In the last thread, you said something like, "I can't remeber 20 emails." Aviationman, the reason people here doubt that you are even close to starting an airline is simply because of statements like the above. Can't remember emails hey? How you gonna remember that your STARTING A GODDAM AIRLINE? You certainly have proved that far from the next Gordon Bethune, your more in the "5-15" age grouping. But hey you got an airport a list of startup cities, a plane picked out and now a name, so your all ready to go! People have said aviation is difficult and complex and some airlines, (gasp) have gone out of business, but you'll do just fine because your airline is called "Endeavor" (American spelling). Well, go on an endeavor to buy yourself a plan book, so your can start writing things down. 20 email adresses isn't a bad start.
My last opinion on the name. Its boring. Very boring. Explain how "Endeavor" has any relevance to your new enterprise. CLE-MDW, is that what you call an "endeavor"? Exciting 1 hour flight operated by like 5 other airlines?
Sorry about the mean words, but keep reading you may even find it insightful.
You didn't really have much to pick from so maybe its not your faul. Endeavor, Union, Freedom, Liberty, TransPacific, Diamond, and Crystal? Boring vague names that stir no emotion or excitement. Explain how an airline has anything to do with freedom or liberty?
In a basic commodity business where people are chooing to fly for reasons like availability/schedules, prices, and FF points, the name will be meaningless. However, cool, fun fresh names can only set you apart.
In that regard I submit names like "Fresh Air" or "Smile".
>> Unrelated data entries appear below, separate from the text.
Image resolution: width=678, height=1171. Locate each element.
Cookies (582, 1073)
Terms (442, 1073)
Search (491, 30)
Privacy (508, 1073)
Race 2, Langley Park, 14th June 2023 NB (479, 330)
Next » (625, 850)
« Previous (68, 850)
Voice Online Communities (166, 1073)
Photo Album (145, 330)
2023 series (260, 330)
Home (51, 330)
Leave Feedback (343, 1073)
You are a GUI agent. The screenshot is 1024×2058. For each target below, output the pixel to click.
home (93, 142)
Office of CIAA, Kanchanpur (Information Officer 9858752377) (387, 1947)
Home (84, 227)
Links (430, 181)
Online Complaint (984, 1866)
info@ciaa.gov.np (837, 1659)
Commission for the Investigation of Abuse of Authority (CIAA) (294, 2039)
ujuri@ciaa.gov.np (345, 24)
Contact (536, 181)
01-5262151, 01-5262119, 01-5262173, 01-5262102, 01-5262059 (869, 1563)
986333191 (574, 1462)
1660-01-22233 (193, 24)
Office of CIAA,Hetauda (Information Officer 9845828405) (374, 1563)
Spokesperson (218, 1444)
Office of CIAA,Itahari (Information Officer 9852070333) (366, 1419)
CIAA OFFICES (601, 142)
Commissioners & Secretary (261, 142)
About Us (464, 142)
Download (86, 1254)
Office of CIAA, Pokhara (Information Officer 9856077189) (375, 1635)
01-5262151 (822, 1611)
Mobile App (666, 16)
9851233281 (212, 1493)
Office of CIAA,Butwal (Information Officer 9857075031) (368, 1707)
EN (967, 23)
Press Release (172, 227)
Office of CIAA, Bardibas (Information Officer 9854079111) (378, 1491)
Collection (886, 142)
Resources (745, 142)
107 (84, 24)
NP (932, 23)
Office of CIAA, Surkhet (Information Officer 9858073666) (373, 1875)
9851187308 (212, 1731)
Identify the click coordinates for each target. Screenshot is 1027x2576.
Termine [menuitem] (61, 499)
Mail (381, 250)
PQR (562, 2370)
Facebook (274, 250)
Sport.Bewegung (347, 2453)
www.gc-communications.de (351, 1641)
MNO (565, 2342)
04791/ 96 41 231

Cool and hip, score points with ingenuity. Just another airline with another hub, flying the same plane types to the same cities is a doomed failure. Given, this industry allows for very little variation anyway. In reality what can UA do differently that AA can't on flights where they compete? Nothing, even if one lowers the price, the other by common econmic law has to also. That's how the industry operates. Unless you can remove yourself from the system, by offering something unique and different your just as subject to prices and cut throat competition as everyone else. Claiming your "Chicago's hometown airline" will mean nothing. In fact, such a cliched phrase may even loose you passengers. So how to innovate and be successful in aviation? Extraordinarily difficult. In the past a few airlines have attempted to try and "operate outside the system" by delivering different product. MGM Grand Air comes to mind. One can try and build a niche like that, and perhaps there is something to be said for that. But basic, lesuire, middle-income business travelers haven't changed much through the years and your "airline" isn't positioned to get them any more than any other airline was. Unless you have a plan. David Neeleman in NY has a plan, albeit a weak one. He wants to make his airline fun, hip, and trendy. He's flying new European planes with cute FAs in classy outfits and a snazzy internet presence. Thats his plan to be different. He is trying to make flying (which for years had lost all cache and class) fun and sophisticated. Will it pay off? Perhaps, but at least now you have an idea that new airlines need some kind of "something" to differentiate. They are a few expception of course. Frontier and AirTran are surviving because they moved into markets with one monopolistic airline abusing its passengers. UA and DL respectively of course. They carved out a secondary carrier niche. Nothing brilliant, just expoliting a market with a little room. Neither airline has done aything creative or new or even attempted to differentiate themselves from their competition. They diferentiate on price, and hope that last minute business travelers will take them instead because they may be cheaper. They also look for very cheap leisure travellers looking to pay very little. Thats their business and they know their customer well. They manage costs religiously, and spend little on image or luxury. Thats fine because thats their market.
You seem like a kid interested in the business, which is neat because I was too a little while ago all gung ho about my "airline" called "New England". I liked it just like you like Endeavor. I drew out route maps, and planned giant fleets of beautiful aircraft at hub fortresses I could call my own. Of course that day, if ever, hasn't materialized, but next year I'll be at Cornell, and hopefully continue to learn more about a very complex BUT PREDICTABLE business such as this one. Thats the one advantage you have. COMMERCIAL AVIATION IS VERY PREDICTABLE. NO SURPIRSES HERE. Airlines will continue to operate in 10-20 years just like they do now and for the most part did 10-20 years ago. Fares have gone down and the gov't has retreated to Washington, but its bascially very simimar.
In the end, don't waiste so much time on the name. Your business will make the name. You can find the best name in the world and have a lousy airline and than what? You can have a lousy name, like Southwest, but have a very strong business plan and execution and than your all set. I remember writing this before. Before the store, "gap" was a space between your teeth, "yahoo" was a drink, and "viagra" well who the hell knew what viagra was. If this is an airline, I'm sure you'd be diligently spending your time rasing capital, negotiaing deals, and planning ahead.
Good luck to you, and now that you know a little about how commerical aviaton works, you can go from there.